Il gesto artistico di Goliath è un gesto di cura e di trasformazione, che rifugge dalla spettacolarizzazione e dalla quotidiana oggettivazione di corpi neri, marroni, femminili e queer traumatizzati. Facendo ricorso al rituale, al suono e a una prassi relazionale, l'artista offre uno spazio per incontri empatici trasformativi in cui il lutto fa crollare la rappresentazione e la perdita presenta un luogo alternativo per la comunità e l'immaginazione. Nel flusso paralinguistico di questo lamento sonoro, l'artista abbandona la melodia, la narrazione e la leggibilità codificata, attirando i partecipanti in un'esperienza estetica più viscerale e risonante. E nello spazio liminale di questa incertezza (piuttosto che una chiusura o catarsi), ci chiede di compiere collettivamente un lavoro politico di lutto.
In questa socialità radicale viene richiamata la concezione del filosofo francese Emmanuel Lévinas dell'altro come confine che ci interroga continuamente, dell'alterità come condizione fondamentale del nostro essere. Questo obbligo e questa opportunità dell'"altro" sono rintracciabili in tutti i filamenti dell'installazione di Goliath - giocando nei termini contingenti ed etici della differenza e della sopportazione. Riverberando nei nostri spazi, la sua è un'elegia intima, urgente e abilitante, che fa risuonare la possibilità radicale di un mondo diverso.
Attraverso gli incontri rituali, sonori e sociali della sua pratica artistica, Gabrielle Goliath si occupa (e si preoccupa) delle storie e delle condizioni attuali di vita valutate in modo differenziato, riaffermando i modi in cui le pratiche di possibilità nere, brune, femminili e queer interpretano il mondo in modo diverso. Ciascuna delle sue opere convoca un incontro - una comunità tenue - facendo crollare la presunta rimozione e la posizione privilegiata di soggetto della rappresentazione (bianco, maschio, eteronormativo) e invitando a incontrarsi nella e attraverso la differenza, in termini di complicità, relazione e amore.

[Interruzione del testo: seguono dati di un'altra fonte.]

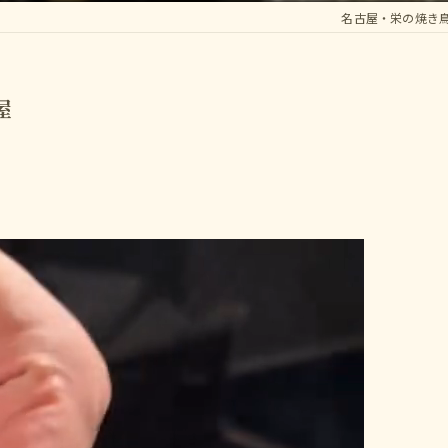
名古屋・栄の焼き
屋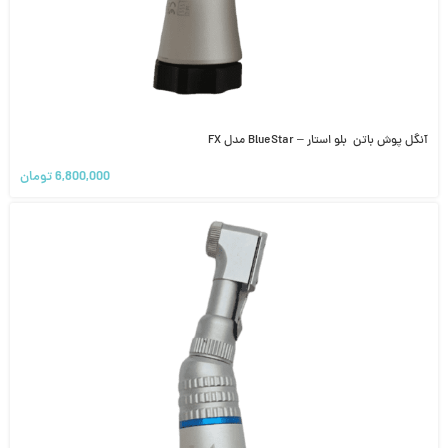
آنگل پوش باتن بلو استار – BlueStar مدل FX
6,800,000
تومان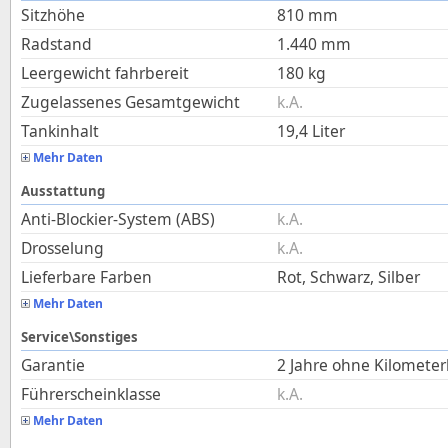
Sitzhöhe
810
mm
Radstand
1.440
mm
Leergewicht fahrbereit
180
kg
Zugelassenes Gesamtgewicht
k.A.
Tankinhalt
19,4
Liter
Mehr Daten
Ausstattung
Anti-Blockier-System (ABS)
k.A.
Drosselung
k.A.
Lieferbare Farben
Rot, Schwarz, Silber
Mehr Daten
Service\Sonstiges
Garantie
2 Jahre ohne Kilomete
Führerscheinklasse
k.A.
Mehr Daten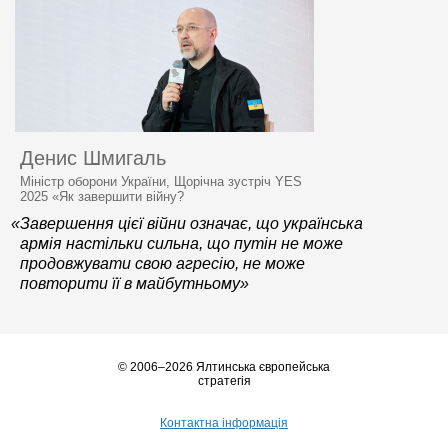
Денис Шмигаль
Міністр оборони України, Щорічна зустріч YES
2025 «Як завершити війну?
«Завершення цієї війни означає, що українська
армія настільки сильна, що путін не може
продовжувати свою агресію, не може
повторити її в майбутньому»
© 2006–2026 Ялтинська європейська
стратегія
Контактна інформація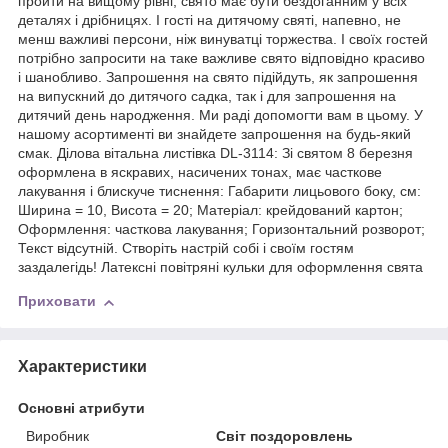
пройти на вищому рівні, свято має бути бездоганним у всіх
деталях і дрібницях. І гості на дитячому святі, напевно, не
менш важливі персони, ніж винуватці торжества. І своїх гостей
потрібно запросити на таке важливе свято відповідно красиво
і шанобливо. Запрошення на свято підійдуть, як запрошення
на випускний до дитячого садка, так і для запрошення на
дитячий день народження. Ми раді допомогти вам в цьому. У
нашому асортименті ви знайдете запрошення на будь-який
смак. Ділова вітальна листівка DL-3114: Зі святом 8 березня
оформлена в яскравих, насичених тонах, має часткове
лакування і блискуче тиснення: Габарити лицьового боку, см:
Ширина = 10, Висота = 20; Матеріал: крейдований картон;
Оформлення: часткова лакування; Горизонтальний розворот;
Текст відсутній. Створіть настрій собі і своїм гостям
заздалегідь! Латексні повітряні кульки для оформлення свята
Приховати
Характеристики
Основні атрибути
Виробник
Світ поздоровлень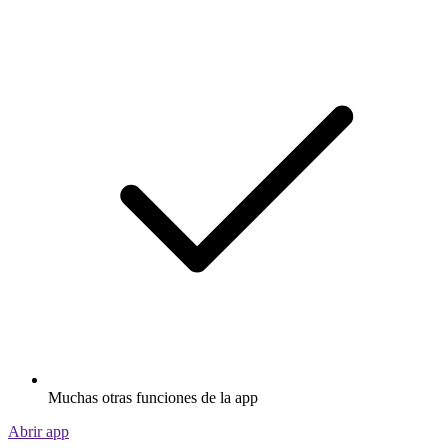
Muchas otras funciones de la app
Abrir app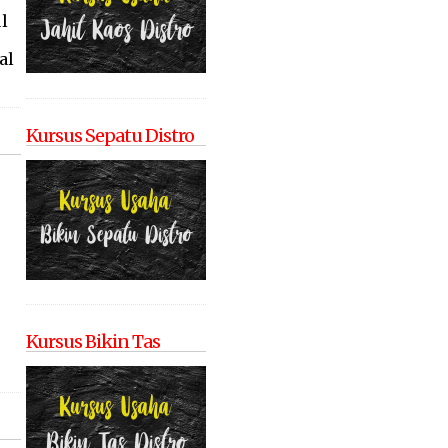
l
al
Kursus Sepatu Distro
Kursus Bikin Tas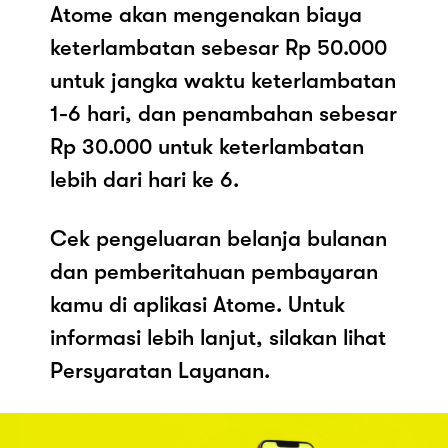
Atome akan mengenakan biaya
keterlambatan sebesar Rp 50.000
untuk jangka waktu keterlambatan
1-6 hari, dan penambahan sebesar
Rp 30.000 untuk keterlambatan
lebih dari hari ke 6.
Cek pengeluaran belanja bulanan
dan pemberitahuan pembayaran
kamu di aplikasi Atome. Untuk
informasi lebih lanjut, silakan lihat
Persyaratan Layanan.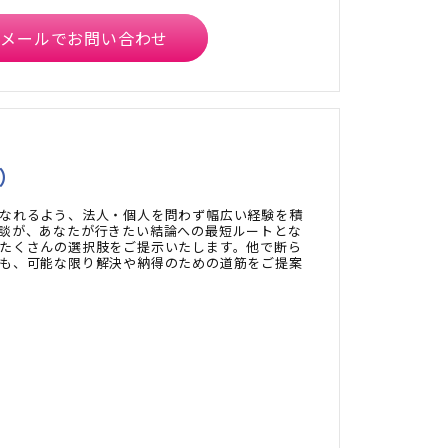
メールでお問い合わせ
）
なれるよう、法人・個人を問わず幅広い経験を積
談が、あなたが行きたい結論への最短ルートとな
たくさんの選択肢をご提示いたします。他で断ら
も、可能な限り解決や納得のための道筋をご提案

Le installazioni immersive e spesso in divenire di Goliath sono state esposte in tutto il Sudafrica e a livello internazionale. Ha ricevuto numerosi premi, tra cui il Future Generation Art Prize - Special Prize (2019), lo Standard Bank Young Artist Award (2019) e il premio dell'Institut Français, Afrique en Créations alla Biennale di Bamako (2017). Il suo lavoro è presente in numerose collezioni pubbliche e private, tra cui Kunsthalle Zürich, TATE Modern, Frac Bretagne, Iziko South African National Gallery, Johannesburg Art Gallery e Wits Art Museum. Tra le mostre recenti ricordiamo Chorus, Dallas Contemporary (2022), Dallas; This song is for..., Kunsthaus Baselland, Basilea (2022); The Normal, Talbot Rice Gallery, Edimburgo (2021); This song is for..., Konsthall C, Stoccolma (2021); Our Red Sky, Göteborgs Konsthall, Göteborg (2020); e The Power of my Hands, Musée d'Art Moderne, Parigi (2020). Ha partecipato alla Biennale di Sharjah 15 (2023), a Jaou Photo, Tunisi (2022) e alla Biennale di Kochi Muziris (2021). Gabrielle Goliath vive e lavora a Johannesburg, in Sudafrica.